Kaplin recently spoke with Dome about the seasonal nature of depression and suicide.
Q: What does science say about this phenomenon?
A: Overwhelming evidence suggests that inflammation from various sources, including allergic reactions, can cause or worsen depression. Our immune system spends the winter trying to ward off viral infections, but not trying to ward off allergies, which affect more than 50 million Americans each year. Seasonal allergies in the spring put a large number of Americans at a higher risk for depression.
Q: How much higher is that risk?
A: Johns Hopkins otolaryngologist Sandra Lin, who specializes in allergies, is co-author of a study soon to be published in The Journal of Allergy and Clinical Immunology that shows the odds of depression are significantly higher in those with rhinitis, the symptoms of which include a stuffy or runny nose, sneezing and postnasal drip. The chances of depression were 42% higher in people with rhinitis (both allergic and nonallergic) than those without.
Q: You treat patients with multiple sclerosis. Are patients with autoimmune diseases more prone to depression?
A: All the autoimmune diseases that we know of have higher rates of depression. In multiple sclerosis, which I study, suicide is the third leading cause of death in patients, compared with the 10th leading cause of death in the general population. Other autoimmune diseases such as rheumatoid arthritis, Crohn’s disease, diabetes and lupus also have elevated rates of depression.
While these diseases can cause depression, depression is also a risk factor for diagnosis with an autoimmune disease.
Q: Is inflammation elevated in patients with depression?
A: Yes. People who have depression from unknown causes without an autoimmune disease have elevated levels of inflammation compared with people who don’t have depression, but the levels are not nearly as high as in those with an autoimmune disease. In the case of patients with MS, we have evidence that blocking inflammation also helps treat depression.
Q: Do other seasonal factors contribute to the higher rate of suicide?
A: I believe that those who may have spent the winter depressed find themselves, in the spring, still depressed, but with the energy and motivation to take their own life.
I also think spring is particularly tough for people who are depressed because after a largely solitary winter, those people emerge into a world full of rebirth, rejuvenation and revelry. In contrast, they feel dark and sad.
Q: What happens to the suicide rate after the spring?
A: For the most part, the peak is in the spring and summer and then it goes down and down until December, when it’s the lowest. We see the fewest reported attempts and fewest new psychiatric appointments in December.
Q: Is the spring peak in suicide reflected in your patients who are on the Mood 24/7 app?

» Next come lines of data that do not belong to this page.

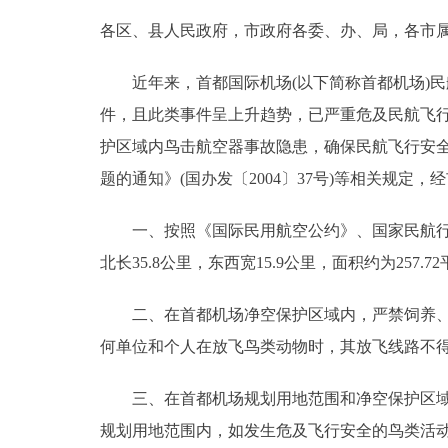
各区、县人民政府，市政府各委、办、局，各市
决策公开
近年来，首都国际机场(以下简称首都机场)民航
政务服务
件，且此类事件呈上升趋势，已严重危及民航飞行
护区域内鸟击航空器事故隐患，确保民航飞行安
个人服务
题的通知》(国办发〔2004〕37号)等相关规定
便民服务
一、按照《国际民用航空公约》、国家民航行业标准
北长35.8公里，东西宽15.9公里，面积约为257.
中介服务
二、在首都机场净空保护区域内，严禁饲养、放
政民互动
何单位和个人在放飞鸟类动物时，其放飞线路不
12345网上接诉即办
三、在首都机场规划用地范围和净空保护区域内
规划用地范围内，如发生危及飞行安全的鸟类活
参与调查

A: It is not, because it’s a relatively small cohort. Even though tens of thousands of people die by suicide, it is still a relatively rare thing given the millions of people who are depressed. For every 300 people who have suicidal thoughts, 30 will attempt suicide and only one of the 300 will complete suicide.
When patients have commented on being suicidal, I’ve gotten them into the hospital and prevented them from harming themselves.
Q: Is the spring peak in depression affected by geographical latitude?
A: Yes, absolutely. The peak is less pronounced closer to the equator, where there are less seasonal differences. Some studies show more spring suicides in places farther from the equator.
Q: Do climate change and pollution play a role in suicide and depression?
A: There is mounting evidence that says pollution is bad for your mental health. We know it’s bad for your health in general. Climate change — and the extreme weather it brings — also appears to be a factor. A number of studies say that even when you remove seasonality from the equation, with 10 hot days in a row, you have higher rates of suicide.
Q: How does the psychiatric department at Johns Hopkins handle mental health emergencies?
A: My department provides 24/7 psychiatric coverage of the emergency department. Because mental health is such a prominent issue, psychiatry is the only specialty that has its own wing in the emergency department devoted to treatment and placement in either The Johns Hopkins Hospital or another institution.